Although the light molecular weight phthalates DnBP and BBzP have been reported to be able to bind and activate PPARs, several of the transfection studies have only included the metabolites of these phthalates rather than the parent phthalates (Gopisetty Venkata et al., 2006; Hurst and Waxman, 2003; Bility et al., 2004). Both DnBP and BBzP caused a significant increase in luciferase activity for all three PPAR isotypes, but the efficacy was considerably lower than for MEHP (Lapinskas et al., 2005). Accordingly, Lampen and co-authors also reported that BBzP could interact with all three PPAR isotypes, with EC2x values of 60, 125 and 175 µM for PPARα, γ and δ/β, respectively, where EC2x is defined as the concentration that induced a reporter gene response twice as high as the control (Lampen et al., 2003). Since neither of these two papers provided a measure of lowest activation concentration or maximum fold increase, DnBP and BBzP are not included in Table 3(Tab. 3).
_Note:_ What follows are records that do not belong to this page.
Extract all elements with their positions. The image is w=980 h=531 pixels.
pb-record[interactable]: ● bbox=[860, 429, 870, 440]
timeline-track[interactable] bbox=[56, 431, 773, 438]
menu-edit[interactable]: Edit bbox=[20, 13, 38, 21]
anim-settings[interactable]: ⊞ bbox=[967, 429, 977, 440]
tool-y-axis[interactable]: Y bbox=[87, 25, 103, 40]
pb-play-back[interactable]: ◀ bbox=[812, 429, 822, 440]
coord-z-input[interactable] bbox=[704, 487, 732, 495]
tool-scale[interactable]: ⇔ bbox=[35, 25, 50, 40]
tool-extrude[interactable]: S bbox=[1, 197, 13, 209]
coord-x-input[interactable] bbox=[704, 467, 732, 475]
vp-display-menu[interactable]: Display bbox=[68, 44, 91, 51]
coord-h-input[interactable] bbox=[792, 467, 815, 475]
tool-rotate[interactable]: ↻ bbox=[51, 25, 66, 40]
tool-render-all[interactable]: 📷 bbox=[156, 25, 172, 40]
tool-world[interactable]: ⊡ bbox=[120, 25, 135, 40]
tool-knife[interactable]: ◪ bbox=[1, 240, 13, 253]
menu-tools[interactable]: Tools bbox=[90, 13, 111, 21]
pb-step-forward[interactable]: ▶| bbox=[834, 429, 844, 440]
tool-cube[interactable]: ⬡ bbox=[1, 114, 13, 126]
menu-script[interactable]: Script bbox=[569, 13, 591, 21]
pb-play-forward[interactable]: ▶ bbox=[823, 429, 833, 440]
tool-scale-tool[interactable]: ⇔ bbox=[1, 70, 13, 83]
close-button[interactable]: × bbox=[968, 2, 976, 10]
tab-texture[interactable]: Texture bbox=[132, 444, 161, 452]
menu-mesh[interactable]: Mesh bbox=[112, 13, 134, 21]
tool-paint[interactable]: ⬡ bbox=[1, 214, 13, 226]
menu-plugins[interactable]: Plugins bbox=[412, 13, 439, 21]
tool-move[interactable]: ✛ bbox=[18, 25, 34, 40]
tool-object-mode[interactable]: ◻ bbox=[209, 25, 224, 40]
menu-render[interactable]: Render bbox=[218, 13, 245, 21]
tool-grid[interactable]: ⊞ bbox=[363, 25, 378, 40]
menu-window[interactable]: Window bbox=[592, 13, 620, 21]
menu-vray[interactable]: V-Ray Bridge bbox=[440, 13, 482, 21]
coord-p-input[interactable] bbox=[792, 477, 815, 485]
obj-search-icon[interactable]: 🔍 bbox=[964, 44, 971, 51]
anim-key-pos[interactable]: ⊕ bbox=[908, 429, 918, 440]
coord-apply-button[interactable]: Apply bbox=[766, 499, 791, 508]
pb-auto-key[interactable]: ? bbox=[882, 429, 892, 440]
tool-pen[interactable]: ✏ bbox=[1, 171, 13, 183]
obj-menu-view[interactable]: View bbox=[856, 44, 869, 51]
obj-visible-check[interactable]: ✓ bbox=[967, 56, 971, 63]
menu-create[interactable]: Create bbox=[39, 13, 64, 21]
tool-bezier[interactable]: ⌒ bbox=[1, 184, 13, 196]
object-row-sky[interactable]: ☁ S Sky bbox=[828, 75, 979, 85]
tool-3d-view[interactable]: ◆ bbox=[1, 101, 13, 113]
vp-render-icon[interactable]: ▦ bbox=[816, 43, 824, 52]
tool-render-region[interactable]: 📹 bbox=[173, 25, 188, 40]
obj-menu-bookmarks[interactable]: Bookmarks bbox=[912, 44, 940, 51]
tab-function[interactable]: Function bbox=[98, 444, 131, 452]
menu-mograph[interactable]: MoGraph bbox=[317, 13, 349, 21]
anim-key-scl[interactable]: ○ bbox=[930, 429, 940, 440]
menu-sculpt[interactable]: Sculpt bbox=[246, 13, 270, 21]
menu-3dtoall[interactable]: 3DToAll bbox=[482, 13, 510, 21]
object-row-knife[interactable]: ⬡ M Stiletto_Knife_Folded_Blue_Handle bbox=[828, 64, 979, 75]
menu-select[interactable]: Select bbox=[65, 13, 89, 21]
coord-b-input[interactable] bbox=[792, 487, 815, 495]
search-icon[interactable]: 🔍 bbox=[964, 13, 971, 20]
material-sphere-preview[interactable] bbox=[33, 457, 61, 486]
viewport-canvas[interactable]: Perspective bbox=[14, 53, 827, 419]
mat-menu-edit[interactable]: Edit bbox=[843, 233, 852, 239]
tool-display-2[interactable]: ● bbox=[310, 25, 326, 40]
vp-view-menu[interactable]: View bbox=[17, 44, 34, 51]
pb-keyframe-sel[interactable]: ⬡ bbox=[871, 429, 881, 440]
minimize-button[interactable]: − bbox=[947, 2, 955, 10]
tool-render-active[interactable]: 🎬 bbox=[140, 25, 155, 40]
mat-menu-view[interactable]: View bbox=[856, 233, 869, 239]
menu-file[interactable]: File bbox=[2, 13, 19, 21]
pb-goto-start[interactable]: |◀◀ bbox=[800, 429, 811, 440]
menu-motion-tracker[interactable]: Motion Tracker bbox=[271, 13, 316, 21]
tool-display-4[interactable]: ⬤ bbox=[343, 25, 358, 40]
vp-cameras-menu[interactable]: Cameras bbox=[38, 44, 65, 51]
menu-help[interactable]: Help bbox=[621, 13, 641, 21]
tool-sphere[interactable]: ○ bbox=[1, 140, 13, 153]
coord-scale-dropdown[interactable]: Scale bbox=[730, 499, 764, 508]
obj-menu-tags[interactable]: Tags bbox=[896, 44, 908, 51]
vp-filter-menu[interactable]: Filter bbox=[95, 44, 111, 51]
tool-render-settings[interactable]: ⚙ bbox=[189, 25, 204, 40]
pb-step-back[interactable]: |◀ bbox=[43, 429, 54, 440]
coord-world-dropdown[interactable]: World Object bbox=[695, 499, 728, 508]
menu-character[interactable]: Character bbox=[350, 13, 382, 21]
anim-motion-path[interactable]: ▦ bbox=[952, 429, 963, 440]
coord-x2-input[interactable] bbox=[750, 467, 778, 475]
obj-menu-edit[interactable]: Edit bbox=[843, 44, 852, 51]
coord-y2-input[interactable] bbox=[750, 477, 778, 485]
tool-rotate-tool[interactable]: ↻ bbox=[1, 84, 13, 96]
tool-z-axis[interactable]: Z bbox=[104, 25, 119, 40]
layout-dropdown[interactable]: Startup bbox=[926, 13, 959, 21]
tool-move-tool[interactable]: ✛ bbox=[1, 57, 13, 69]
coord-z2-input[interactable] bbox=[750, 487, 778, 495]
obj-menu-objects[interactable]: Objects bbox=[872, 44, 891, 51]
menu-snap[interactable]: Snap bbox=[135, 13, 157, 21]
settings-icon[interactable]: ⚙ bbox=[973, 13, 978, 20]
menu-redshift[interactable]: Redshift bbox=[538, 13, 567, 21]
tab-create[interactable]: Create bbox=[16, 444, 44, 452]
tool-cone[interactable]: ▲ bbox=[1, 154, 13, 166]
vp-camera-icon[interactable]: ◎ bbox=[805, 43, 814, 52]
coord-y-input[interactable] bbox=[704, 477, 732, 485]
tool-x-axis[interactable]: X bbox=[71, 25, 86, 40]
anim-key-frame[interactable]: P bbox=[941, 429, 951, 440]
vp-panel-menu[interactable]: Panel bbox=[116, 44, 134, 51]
Interestingly, Lapinskas et al. (2005) also reported that both these low weight phthalates could bind to hPPARs, with lowest binding concentrations for DnBP and BBzP of 34 and 27 µM for PPARα and 10 and 10 µM for PPARγ, respectively. As a reference, the lowest binding concentrations for MEHP were 15 and 12 µM for PPARα and γ. Thus, DnBP and BBzP might bind and activate PPARs at relatively low concentrations, although their efficacy may be low compared to MEHP and other known PPAR agonists. Moreover, the parent phthalates appear to be more likely PPAR ligands than their primary metabolites for these low molecular weight phthalates.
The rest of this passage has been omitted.